Over the past three years, Xiamen (in Fujian), Jinan (in Shandong) and Dongyang (in Zhejiang) have all hosted exhibitions in which NTCRI-organized groups have taken part. This year, Shanghai, Hangzhou and Xi’an will be added to the roster. According to Hsu, orders taken at their first exhibition in Xiamen in 2013 totaled over NT$68 million. The following year, this figure reached more than NT$416 million, underscoring the great market competitiveness of Taiwanese crafts in China.
“In our effort to expand Taiwanese crafts globally, the exhibition in Bangkok serves as our outpost for distribution in Southeast Asia,” says Hsu, pointing out the importance of the exhibition in Thailand this March.Selling lifestyle crafts in Southeast Asia
The NTCRI selected seven Taiwanese brand companies to take part in IICF 2015, under the name “In Taiwan In Design.” Fifty fine Taiwan-made craft products, sold under the national brand “Taiwan Crafts,” were divided into three categories: tableware, home decorations, and office accessories.
In tableware, the company Afterain Design featured its CiCHi series, designed in collaboration with master seal carver Ko Shih-an. The Feng Cha teaware set, the Twins Dish made of two joined porcelain plates, and the chopstick rest with a double happiness symbol all incorporate the art of seal carving.
Zan Design presented a series of bowls decorated with enamel glaze. Among them is a series of tea jars and containers called Lake Scene. A glaze layering technique is employed to create a swirling ink-wash effect. And Bao Xiang Ceramic Art Studio, which recently transformed from a maker of large chinaware to producing small, fine bowls, introduced sets of basket-shaped teapots and cups with a strong rustic flavor to the Southeast Asian crafts market.

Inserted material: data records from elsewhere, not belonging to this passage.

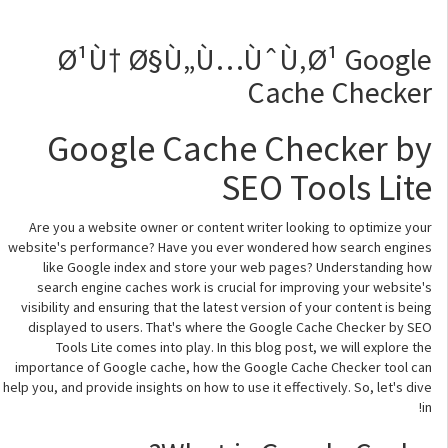
Ø¹Ù† Ø§Ù„Ù…ÙˆÙ‚Ø¹ Google
Cache Checker
Google Cache Checker by
SEO Tools Lite
Are you a website owner or content writer looking to optimize your
website's performance? Have you ever wondered how search engines
like Google index and store your web pages? Understanding how
search engine caches work is crucial for improving your website's
visibility and ensuring that the latest version of your content is being
displayed to users. That's where the Google Cache Checker by SEO
Tools Lite comes into play. In this blog post, we will explore the
importance of Google cache, how the Google Cache Checker tool can
help you, and provide insights on how to use it effectively. So, let's dive
in!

As for home decorations, the firm A.M. Ideas incorporates the rushwork tradition of Yuanli, Miaoli County, to fashion woven sedge bowties that give off a slight vegetal scent and emanate a low-key sense of fashion. And the Watersource Culture Foundation has delved into the art of Hakka indigo dyeing, showcasing such fabric products as indigo-dyed throw pillows, tablecloths, curtains and coasters. Says Hsu, indigo dyeing is also practiced in Southeast Asia, but the raw material quality and dyeing techniques are not as refined. Thus Taiwan’s fine indigo-dyed crafts are at a distinct advantage in the Southeast Asian market.
The importance of wood and bamboo in Taiwanese crafts can be seen in the office accessories exhibited. The company GTT Invent has developed a set of business card holders made of bamboo segments, retaining the aesthetic design and strong yet flexible properties of bamboo. In addition, the firm makes wearable items from Taiwan bamboo, sanding bamboo bark—lissome, flexible and resistant to cracking—into cool and fashionable bracelets that can be worn around the office.
Wood, however, is denser and sturdier than bamboo. Taking advantage of this trait, the design firm Moissue displayed wooden paperweights that break free from traditional simple and functional designs and elevate them from a boring office item to a level of cultured taste, adding a human touch to the office setting.
Hsu says that the name “In Taiwan In Design” used at the Thailand exhibition intends to convey the emotions and value of life distilled through design. In other words, it is “conveying the beauty of Taiwanese crafts by building up the atmosphere in which we live.”
In 2015, fashionable Taiwanese crafts will start being seen in Southeast Asia, radiating out from Bangkok.